A denial of service doesn't improve security. All you do is get users to mash whatever knobs they can find until it starts working again regardless of the implications, or disable updates so they can keep using the old version that works instead of the new version that doesn't.

You need to fix the things that are broken instead of breaking the things that are working.

[BaronSamedi]

How does prioritizing security equate to "denial of service"? A securely designed system can be user friendly.

[viraptor]

There are 3 well defined private network ranges, 1 loopback range and a few other random things. It's not silly to ask whether an address outside of them should be able to initiate connections to them. (In the context of a browser running on that network that is)

[ianhowson]

I would suggest that all requests must require a DNS lookup. No requests directly to IP addresses, full stop.

This prevents LAN enumeration from random websites. This is not a big deal for most home networks, but I shudder to think of the damage one could do in a standard corporate network.

It doesn't help with routers with well-known config URLs.

Yes, I realize that this will break a bunch of stuff.

(Edit: OK, DNS rebinding mostly breaks this proposal. Let me think about this harder.)

[cortesoft]

How would this help at all? You could just have your domain return LAN various LAN ips for different domains... there are already a ton of domains that return 127.0.0.1 for you. It would be trivial to make your own to do every possible IP.... something like 127.0.0.1.myfakedomain.com, where it dynamically extracts the IP and returns it.

[fiddlerwoaroof]

So, when a company decides to run internal services for its non-technical employees on its internal network, now they have to make sure that all the user’s devices on the LAN (including BYOD devices) are configured properly?

[rrix2]

Cool, so make it drivable via policy files like e.g. client cert pinning in Chrome. Industry has solved these problems, making excuses for fixing it is not good at this point.

[viraptor]

I don't see how that use case is affected.
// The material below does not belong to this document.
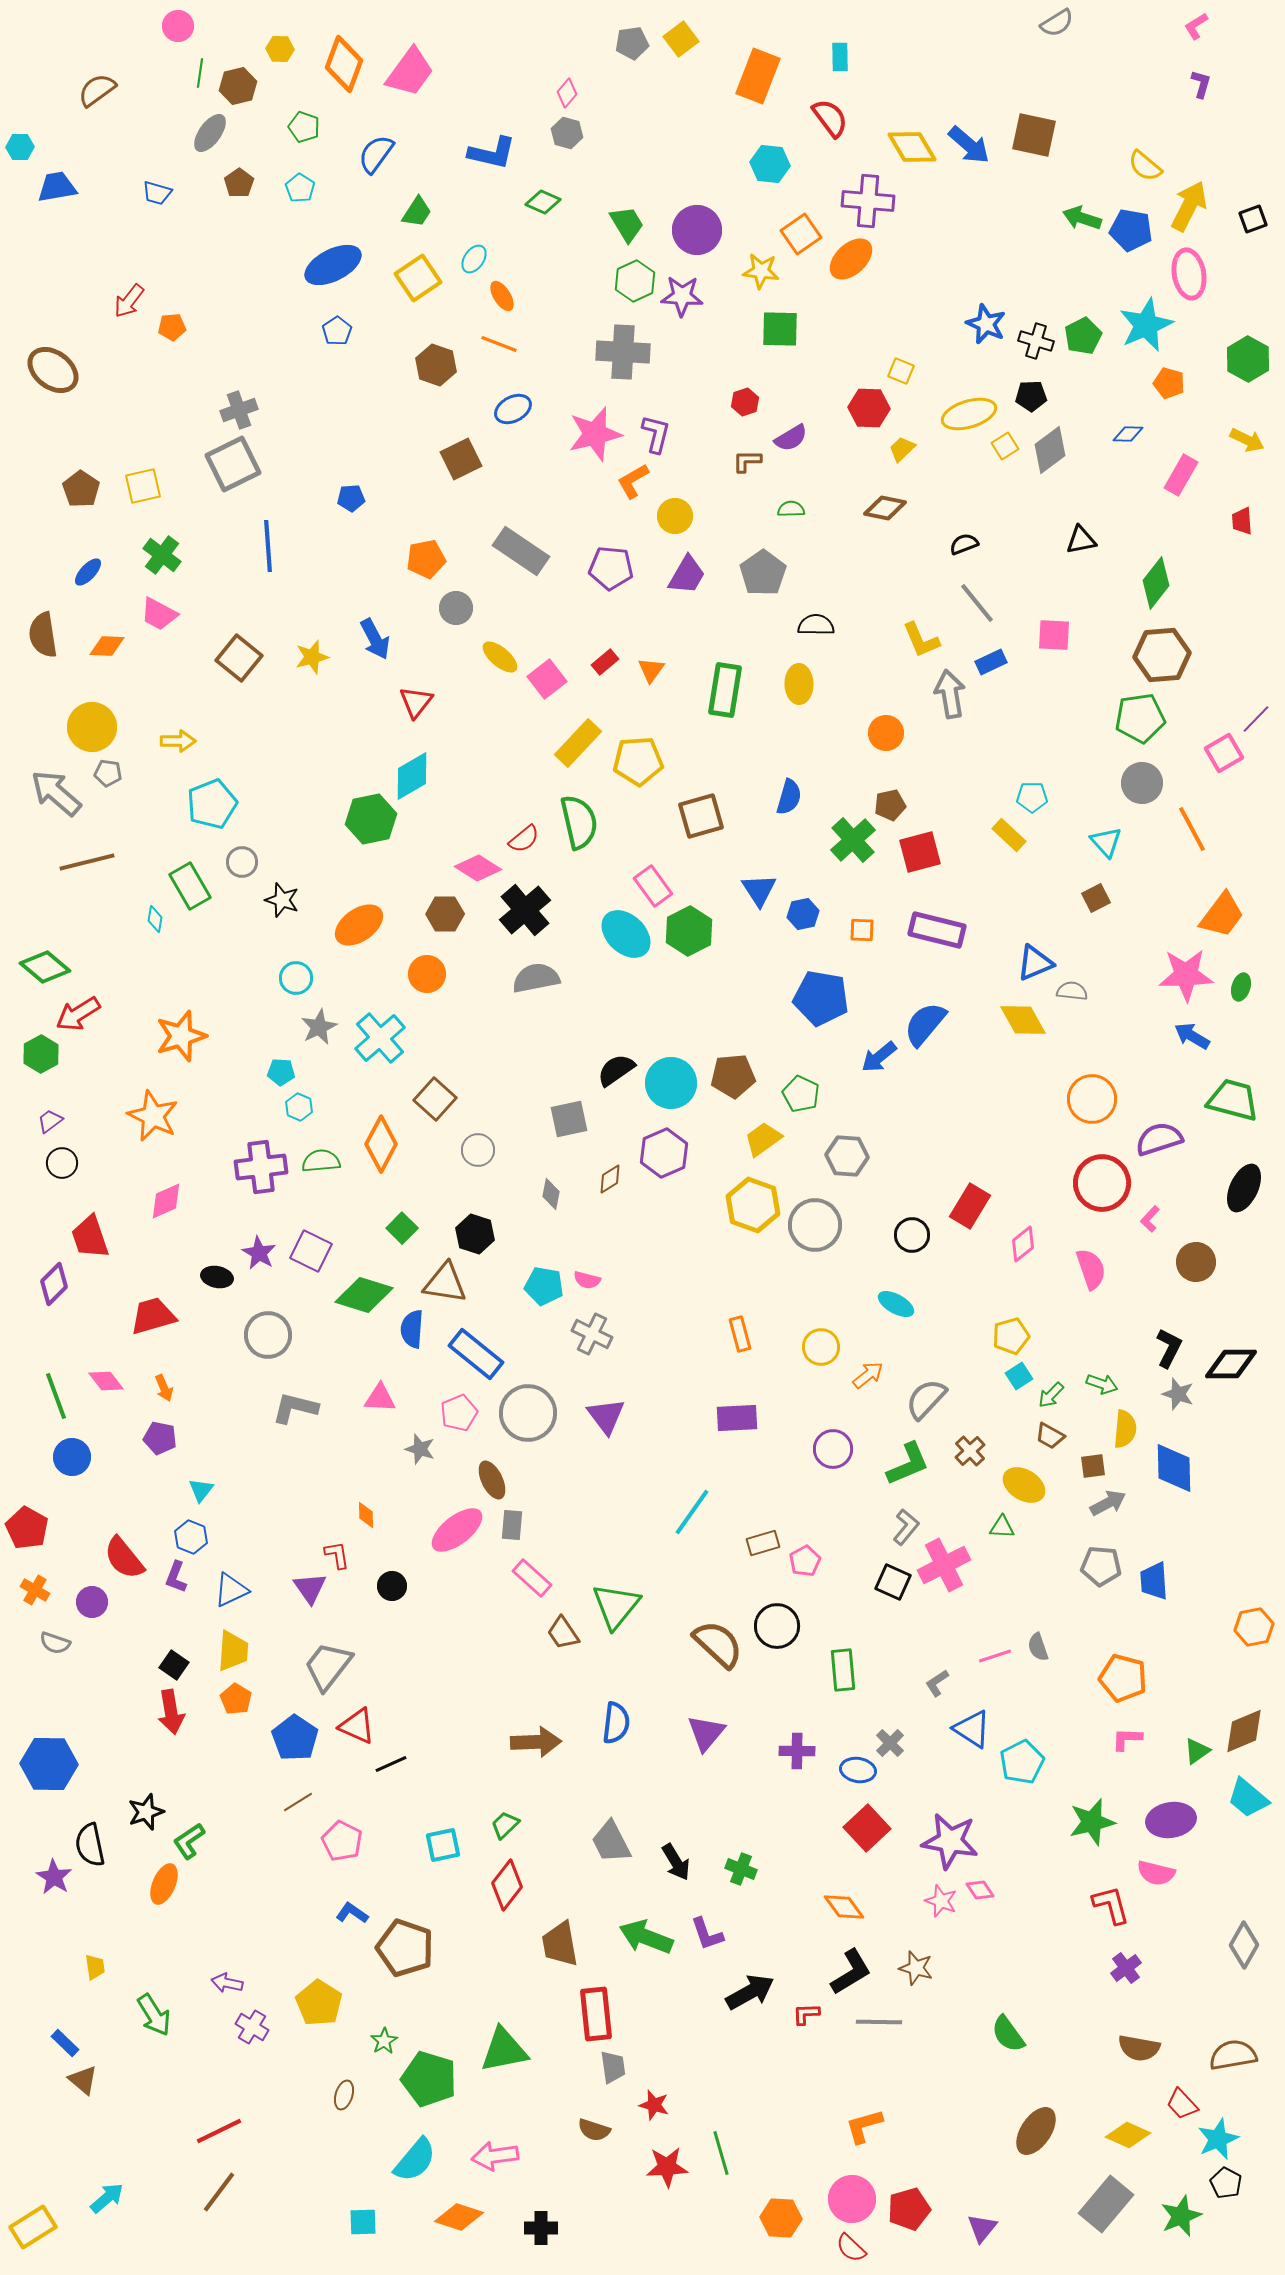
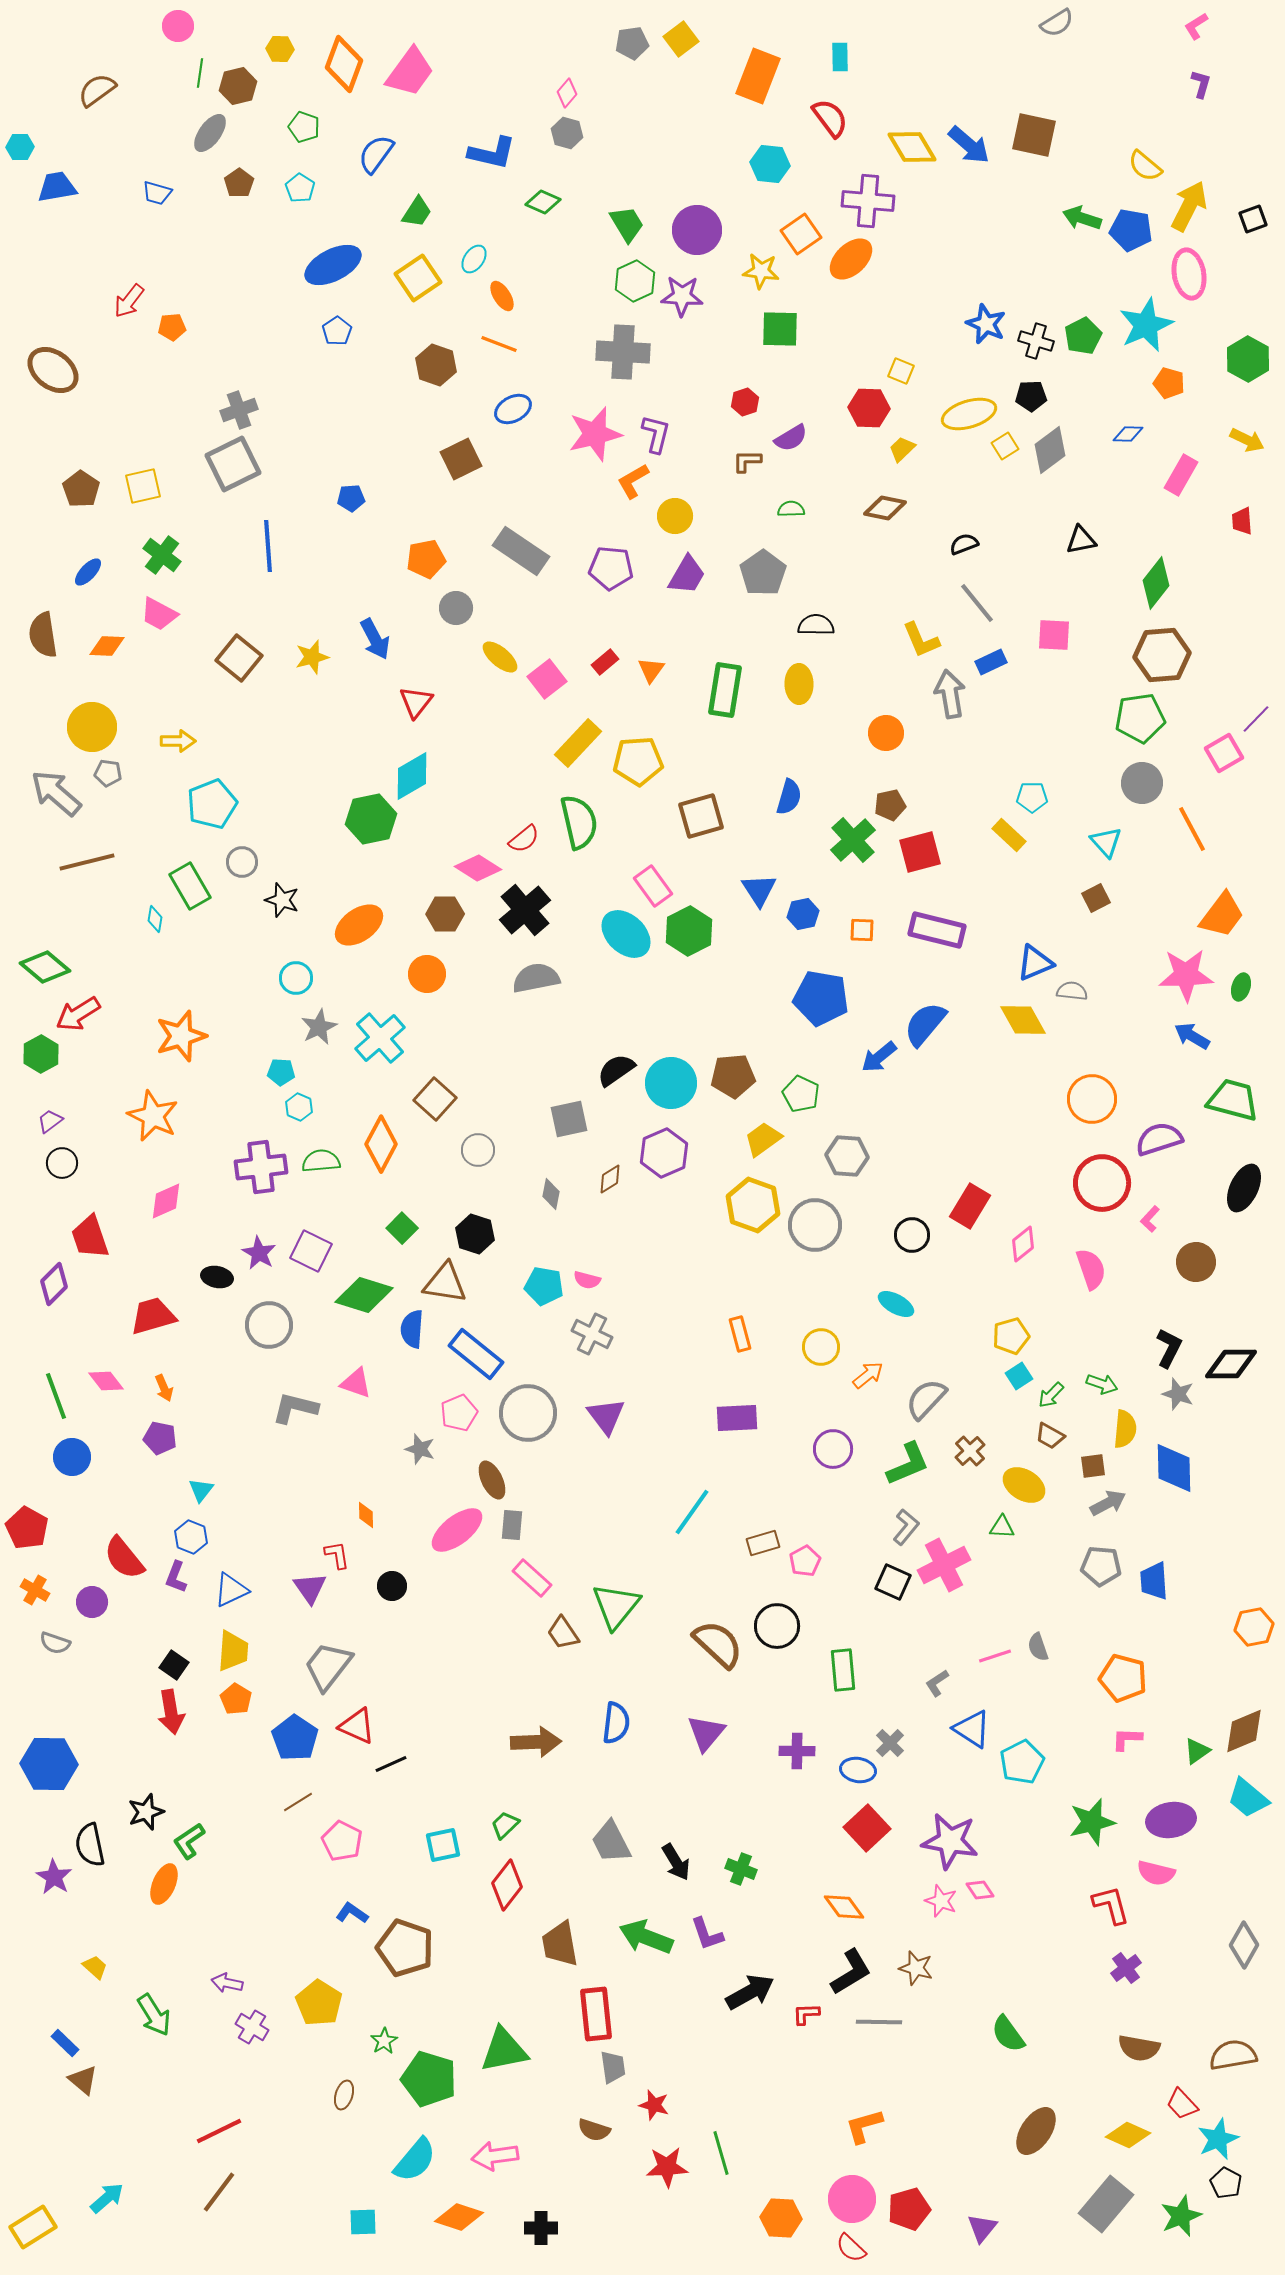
gray circle at (268, 1335): moved 1 px right, 10 px up
pink triangle at (380, 1398): moved 24 px left, 15 px up; rotated 16 degrees clockwise
yellow trapezoid at (95, 1967): rotated 40 degrees counterclockwise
Could you post a specific example you think would be broken?

[jonny_eh]

https://en.wikipedia.org/wiki/Private_network

[moosingin3space]

What if your DHCP doesn't give you a private IP address? When I was at the University of Michigan, my personal laptop always received a public IP address. Or if I'm in a pure-IPv6 setup, using prefix delegation/SLAAC? This problem is a lot harder than "just use the RFC1918 list of reserved private IP ranges".

[jonny_eh]

Fixing the issue for people on properly configured networks is already an improvement worth doing.

[moosingin3space]

The UMich network isn't "improperly configured". NAT-less networks have been around since the beginning of the Internet, and IPv6 networks don't use NAT (unless they're accessing IPv4-only targets, but that's CGNAT). I think you'll find a great deal of university/research settings have networks configured without NAT. If you can come up with a solution that works in all cases, I'd love to hear it.

[dstroot]

127.0.0.1/localhost are kind of obvious no?

[kitotik]

Bogons?

[kochthesecond]

Yes it is reasonable, but it should be subject to CORS rules as any address.

[samstave]

Websites I visit should not be allowed to make ANY fucking requests. FULL STOP.

[Jach]

So web browsers are user agents, i.e. they act on your behalf. This is great because we can avoid heated arguments about what websites "should" or "shouldn't" be able to do as it's ultimately up to the user.

I assume you've already setup the relevant browser settings and extensions to enforce a user-defined CSP that blocks all further requests? If so, then great, your browser won't make any requests when you visit sites. And my browser will (apart from what I've blocked with other more selective extensions). We're both happy.

[prawnsalad]

So, goodbye CDNs, AJAX, DNS load balancing, most websocket applications, third party image and script hosts, and so on?

[samstave]

Thats not what I am saying(or maybe it is): sites shouldnt be able to access OTHER machines on my network at all.

[WillPostForFood]

How do you load an image in a browser without making a request?